NASHVILLE, Tenn. -- A Tennessee lawmaker said Tuesday that his office has received threats for planning to give away the same type of semi-automatic rifle used by a gunman in the massacre of 49 people at an Orlando nightclub.
Before the shootings happened, Republican state Rep. Andy Holt had offered the AR-15 as a door prize at a fundraiser scheduled for later this month. When he was heavily criticized following Sunday's shootings, he said he would give away a second one as well.
"I'm not going to back away from it," Holt told CBS affiliate WTVF. "We're going to give away an AR-15 because guess what? It doesn't have anything to do with the weapon, it has everything to do with the person who's behind that weapon pulling the trigger."
He continued, "It's a celebration of the Second Amendment and the only force by which we could have prevented further casualty from occurring in Orlando, and in most of the other situations where we see that mass murders have occurred."
Holt, a hog farmer from northwestern Tennessee, was the sponsor of a new law this year to allow faculty and staff at public colleges and universities to be armed on campus. He said that more armed people inside the Orlando club could have intervened before so many people were killed by the gunman.

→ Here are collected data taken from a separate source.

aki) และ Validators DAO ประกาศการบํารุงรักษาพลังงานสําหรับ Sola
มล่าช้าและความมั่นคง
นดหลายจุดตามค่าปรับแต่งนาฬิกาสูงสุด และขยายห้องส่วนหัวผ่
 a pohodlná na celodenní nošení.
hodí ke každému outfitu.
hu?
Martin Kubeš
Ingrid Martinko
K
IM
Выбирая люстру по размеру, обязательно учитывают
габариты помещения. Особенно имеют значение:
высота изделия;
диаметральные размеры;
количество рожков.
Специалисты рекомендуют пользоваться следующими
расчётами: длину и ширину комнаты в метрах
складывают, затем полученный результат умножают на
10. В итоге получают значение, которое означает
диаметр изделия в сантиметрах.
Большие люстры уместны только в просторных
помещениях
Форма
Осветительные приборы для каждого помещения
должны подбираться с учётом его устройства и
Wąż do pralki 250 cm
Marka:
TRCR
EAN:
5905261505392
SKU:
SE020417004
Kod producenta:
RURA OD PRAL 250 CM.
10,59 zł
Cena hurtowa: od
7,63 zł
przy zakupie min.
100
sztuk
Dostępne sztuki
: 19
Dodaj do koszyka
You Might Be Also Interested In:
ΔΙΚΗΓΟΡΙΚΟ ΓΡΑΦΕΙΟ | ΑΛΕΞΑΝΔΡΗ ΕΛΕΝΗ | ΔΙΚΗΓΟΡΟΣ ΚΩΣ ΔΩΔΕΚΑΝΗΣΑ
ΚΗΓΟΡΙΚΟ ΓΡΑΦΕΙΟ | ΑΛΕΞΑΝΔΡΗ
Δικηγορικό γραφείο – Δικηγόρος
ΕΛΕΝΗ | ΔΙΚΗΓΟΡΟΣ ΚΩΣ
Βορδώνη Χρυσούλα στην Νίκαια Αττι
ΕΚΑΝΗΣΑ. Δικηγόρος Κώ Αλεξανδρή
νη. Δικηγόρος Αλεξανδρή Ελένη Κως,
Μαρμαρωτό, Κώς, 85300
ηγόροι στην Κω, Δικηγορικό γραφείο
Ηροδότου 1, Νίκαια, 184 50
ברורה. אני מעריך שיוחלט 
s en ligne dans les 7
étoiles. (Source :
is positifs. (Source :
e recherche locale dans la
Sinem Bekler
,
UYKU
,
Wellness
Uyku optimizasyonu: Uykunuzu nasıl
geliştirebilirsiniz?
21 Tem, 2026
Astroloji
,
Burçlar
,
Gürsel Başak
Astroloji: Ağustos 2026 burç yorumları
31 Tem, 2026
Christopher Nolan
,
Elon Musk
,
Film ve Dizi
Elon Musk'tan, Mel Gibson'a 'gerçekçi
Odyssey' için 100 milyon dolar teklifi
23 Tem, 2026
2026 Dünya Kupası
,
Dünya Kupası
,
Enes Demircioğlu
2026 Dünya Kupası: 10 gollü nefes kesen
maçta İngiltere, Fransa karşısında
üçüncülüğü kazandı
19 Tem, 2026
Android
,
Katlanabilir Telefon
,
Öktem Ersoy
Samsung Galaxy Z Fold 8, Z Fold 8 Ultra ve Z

State Democratic Party Chair Mary Mancini in a release on Monday called Holt a reckless gun owner.
"Responsible gun owners don't put guns in the hands of strangers," she said. "Andy Holt doesn't know if he's putting the winning raffle ticket in the hands of the next mass shooter."

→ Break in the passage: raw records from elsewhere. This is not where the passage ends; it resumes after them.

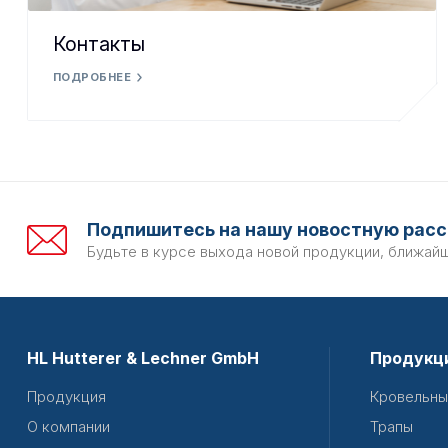
Контакты
ПОДРОБНЕЕ
Подпишитесь на нашу новостную расс
Будьте в курсе выхода новой продукции, ближай
HL Hutterer & Lechner GmbH
Продукц
Продукция
Кровельны
О компании
Трапы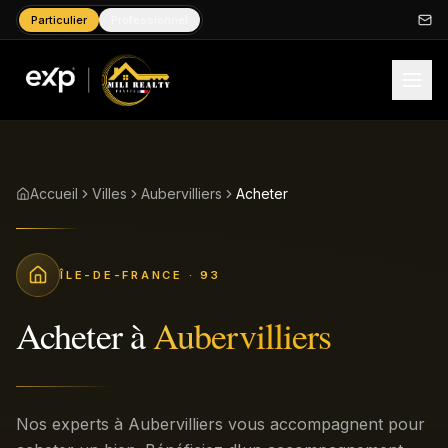
Particulier
Professionnel
Accueil
Villes
Aubervilliers
Acheter
ÎLE-DE-FRANCE
· 93
Acheter
à
Aubervilliers
Nos experts à Aubervilliers vous accompagnent pour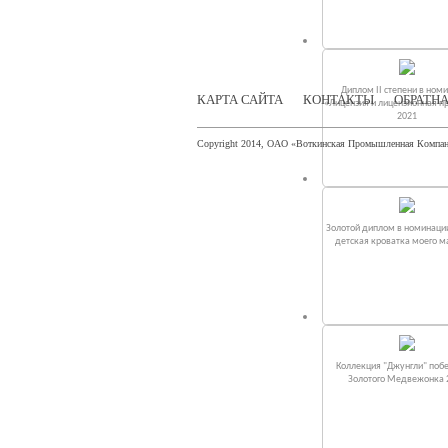
Диплом II степени в ном
КАРТА САЙТА
КОНТАКТЫ
ОБРАТНА
«Лицензия и лицензионная п
2021
Copyright 2014, ОАО «Воткинская Промышленная Компа
Золотой диплом в номинаци
детская кроватка моего 
Коллекция "Джунгли" поб
Золотого Медвежонка 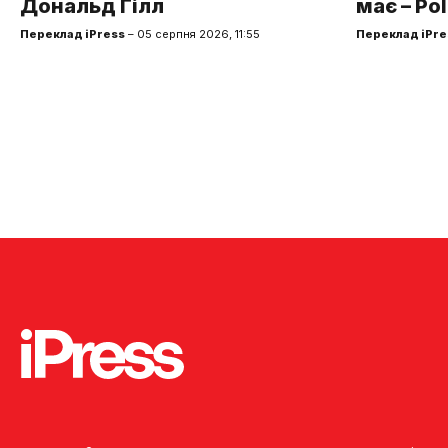
Дональд Гілл
має – Pol
Переклад iPress
– 05 серпня 2026, 11:55
Переклад iPre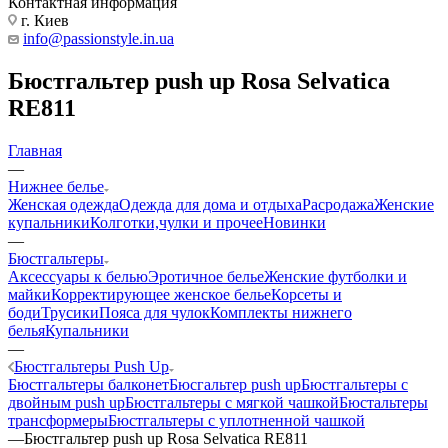
Контактная информация
г. Киев
info@passionstyle.in.ua
Бюстгальтер push up Rosa Selvatica
RE811
Главная
—
Нижнее белье
Женская одежда
Одежда для дома и отдыха
Расродажа
Женские
купальники
Колготки,чулки и прочее
Новинки
—
Бюстгальтеры
Аксессуары к белью
Эротичное белье
Женские футболки и
майки
Корректирующее женское белье
Корсеты и
боди
Трусики
Пояса для чулок
Комплекты нижнего
белья
Купальники
—
Бюстгальтеры Push Up
Бюстгальтеры балконет
Бюсгальтер push up
Бюстгальтеры с
двойным push up
Бюстгальтеры с мягкой чашкой
Бюстальтеры
трансформеры
Бюстгальтеры с уплотненной чашкой
—
Бюстгальтер push up Rosa Selvatica RE811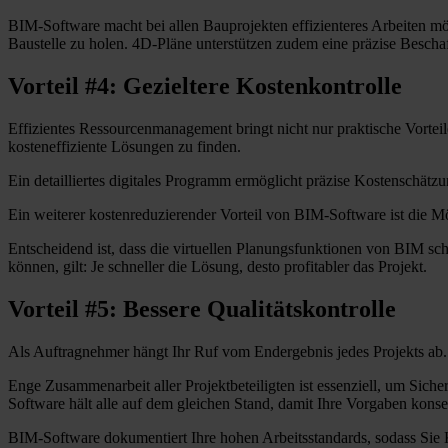
BIM-Software macht bei allen Bauprojekten effizienteres Arbeiten m
Baustelle zu holen. 4D-Pläne unterstützen zudem eine präzise Besch
Vorteil #4: Gezieltere Kostenkontrolle
Effizientes Ressourcenmanagement bringt nicht nur praktische Vortei
kosteneffiziente Lösungen zu finden.
Ein detailliertes digitales Programm ermöglicht präzise Kostenschät
Ein weiterer kostenreduzierender Vorteil von BIM-Software ist die Mö
Entscheidend ist, dass die virtuellen Planungsfunktionen von BIM sc
können, gilt: Je schneller die Lösung, desto profitabler das Projekt.
Vorteil #5: Bessere Qualitätskontrolle
Als Auftragnehmer hängt Ihr Ruf vom Endergebnis jedes Projekts ab.
Enge Zusammenarbeit aller Projektbeteiligten ist essenziell, um Sich
Software hält alle auf dem gleichen Stand, damit Ihre Vorgaben kons
BIM-Software dokumentiert Ihre hohen Arbeitsstandards, sodass Sie Kun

Holt dismissed Mancini's comments as misguided, saying that he plans to do all background checks required by law. He also argued that specific weapons shouldn't be targeted for bans.
"It doesn't matter what the physical characteristics of the gun are," he said. "What matters is that in the hands of an unlawful, crazed individual, a person who is motivated by hate, any instrument can be used as a weapon of destruction."
Holt said his office was contacted repeatedly by an anonymous caller who said he was armed and threatened to pay him a visit. He said he had forwarded the recorded calls to the Tennessee Highway Patrol's Capitol security unit because the threats were made to a staffer.
Holt said it has become a "fairly regular occurrence" for him to receive threatening emails, text messages and phone calls to his home. None has resulted in a personal confrontation.
"But I'm prepared if it does," he said.